In [1]:
import json
from pathlib import Path
from operator import itemgetter

## Read all data files

https://stackoverflow.com/questions/39909655/listing-of-all-files-in-directory

----------------------------------------
#### Stats given by dataset

number of playlists 1000000 <br>
number of tracks 66346428 <br>
number of unique tracks 2262292 <br>
number of unique albums 734684 <br>
number of unique artists 295860 <br>
number of unique titles 92944 <br>
number of playlists with descriptions 18760 <br>
number of unique normalized titles 17381 <br>
avg playlist length 66.346428


In [2]:
data_folder = Path("../data/data/").glob('**/*')
files = [x for x in data_folder if x.is_file()]

artists_folder = Path("../data/artists").glob('**/*')
artists_files = [x for x in artists_folder if x.is_file()]

## Get all unique tracks and their frequency


### Read and grab all the data from the files
The data is seperated into batches

In [3]:
#Takes multiple json files and keeps a tally of each track's frequency
#@Param batchOfFiles - list containing Path to each file
#@Returns listOfTracks - a dictionary in which keys are (track_name, artist_name) and values are the track's frequency
#@Returns totalTracks - the total amount of tracks in the listOfTracks
def readBatch(batchOfFiles):
    
    listOfTracks = dict()
    totalTracks = 0
    
    #Get all tracks from the batchOfFiles
    for file in batchOfFiles:
        with open(file) as f:
            data = json.load(f)
            for playlist in data['playlists']:
                totalTracks += playlist['num_tracks']
                simplifyList(listOfTracks, playlist['tracks'])
    return listOfTracks, totalTracks

In [4]:
#Takes a list of tracks and counts the frequency of each song in the list
#@Param listOfTracks - a dictionary of track frequencies {('track_name','artist_name': frequency, (..):. ,...}.
#@Param playlist - a list of tracks to read from
def simplifyList(listOfTracks, playlist):
    #Will store data as (track, artist): frequency
    for track in playlist:
        key = (track['track_name'], track['artist_name'])
        if key not in listOfTracks:
            listOfTracks[key] = 1
        else:
            listOfTracks[key] = listOfTracks[key] + 1

In [5]:
%%time

#Code for reading the files in batches
#Reads the files in batches
#Grabs all tracks from the files and then sorts by track_name and artist_name for easier simplifying
#Simplifying is just getting the frequency of each track

##Takes 10-25 minutes :(
#I didnt play around with batch amounts
#Maybe use threads for each batch

'''
threading sounds like a good idea
right now it should take under 10 min, depends on environment of course
'''

numOfBatches = 10
totalFiles = 1000
x = round(totalFiles / numOfBatches)

#Stores the batches of tracks as a list of list
#[[batch_1][batch_2]....[batch_X]]
batchesOfTracks = [] 
totalTracks = 0

for batch in range(numOfBatches):
    startFile = (batch * x)
    endFile = ((batch + 1) * x)
    
    tracksInBatch, amtOfTracks = readBatch(files[startFile:endFile])
    print("Finished Reading files:",startFile,'-',endFile - 1, " | Tracks Added:", amtOfTracks)
    
    totalTracks = totalTracks + amtOfTracks
    
    batchesOfTracks.append(tracksInBatch)

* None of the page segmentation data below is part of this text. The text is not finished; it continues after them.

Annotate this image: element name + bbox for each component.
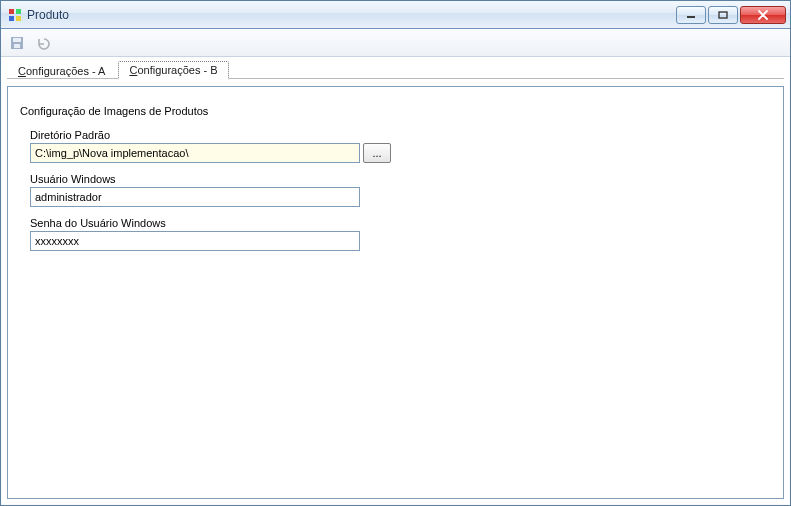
browse-button[interactable]: ...	[363, 143, 391, 163]
svg-rect-7	[13, 38, 21, 42]
toolbar	[1, 29, 790, 57]
window-frame: Produto	[0, 0, 791, 506]
svg-rect-3	[16, 16, 21, 21]
tabs: Configurações - A Configurações - B	[1, 57, 790, 79]
save-icon[interactable]	[7, 33, 27, 53]
panel: Configuração de Imagens de Produtos Dire…	[7, 86, 784, 499]
close-button[interactable]	[740, 6, 786, 24]
user-input[interactable]	[30, 187, 360, 207]
svg-rect-8	[14, 44, 20, 48]
svg-rect-1	[16, 9, 21, 14]
label-password: Senha do Usuário Windows	[30, 217, 771, 229]
minimize-button[interactable]	[676, 6, 706, 24]
field-password: Senha do Usuário Windows	[30, 217, 771, 251]
tab-b-rest: onfigurações - B	[137, 64, 217, 76]
label-user: Usuário Windows	[30, 173, 771, 185]
field-user: Usuário Windows	[30, 173, 771, 207]
svg-rect-5	[719, 12, 727, 18]
undo-icon[interactable]	[33, 33, 53, 53]
form: Diretório Padrão ... Usuário Windows Sen…	[20, 129, 771, 261]
directory-input[interactable]	[30, 143, 360, 163]
maximize-button[interactable]	[708, 6, 738, 24]
label-directory: Diretório Padrão	[30, 129, 771, 141]
window-controls	[676, 6, 786, 24]
svg-rect-2	[9, 16, 14, 21]
svg-rect-0	[9, 9, 14, 14]
section-title: Configuração de Imagens de Produtos	[20, 105, 771, 117]
tab-configuracoes-b[interactable]: Configurações - B	[118, 61, 228, 80]
app-icon	[7, 7, 23, 23]
password-input[interactable]	[30, 231, 360, 251]
content-area: Configuração de Imagens de Produtos Dire…	[1, 80, 790, 505]
window-title: Produto	[27, 8, 676, 22]
titlebar: Produto	[1, 1, 790, 29]
tab-a-rest: onfigurações - A	[26, 65, 106, 77]
tab-a-hotkey: C	[18, 65, 26, 77]
field-directory: Diretório Padrão ...	[30, 129, 771, 163]
svg-rect-4	[687, 16, 695, 18]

Finished Reading files: 0 - 99  | Tracks Added: 6685101
Finished Reading files: 100 - 199  | Tracks Added: 6622724
Finished Reading files: 200 - 299  | Tracks Added: 6616212
Finished Reading files: 300 - 399  | Tracks Added: 6597661
Finished Reading files: 400 - 499  | Tracks Added: 6597376
Finished Reading files: 500 - 599  | Tracks Added: 6594992
Finished Reading files: 600 - 699  | Tracks Added: 6667422
Finished Reading files: 700 - 799  | Tracks Added: 6672749
Finished Reading files: 800 - 899  | Tracks Added: 6645424
Finished Reading files: 900 - 999  | Tracks Added: 6646767
CPU times: user 2min 57s, sys: 39.3 s, total: 3min 36s
Wall time: 7min 23s


In [6]:
#Target is 66346428

print(totalTracks)

66346428


### Combine the batches of data into one list

In [7]:
#Used to combine two different listOfTracks containing [[track_name,artist_name,frequency],...] 
#@param batch1, batch2 - The batches that are going to be combined and then simplified
#@Return returns combined batch as [[track_name,artist_name,frequency],...]
def combineBatchesandSimplify(batch1, batch2):
    
    for track in batch2:
        if track not in batch1:
            batch1[track] = batch2[track]
        else:
            batch1[track] = batch1[track] + batch2[track]

In [8]:
%%time

#Combine all batches into one list

allTracks = dict()

for batch in batchesOfTracks:
    combineBatchesandSimplify(allTracks,batch)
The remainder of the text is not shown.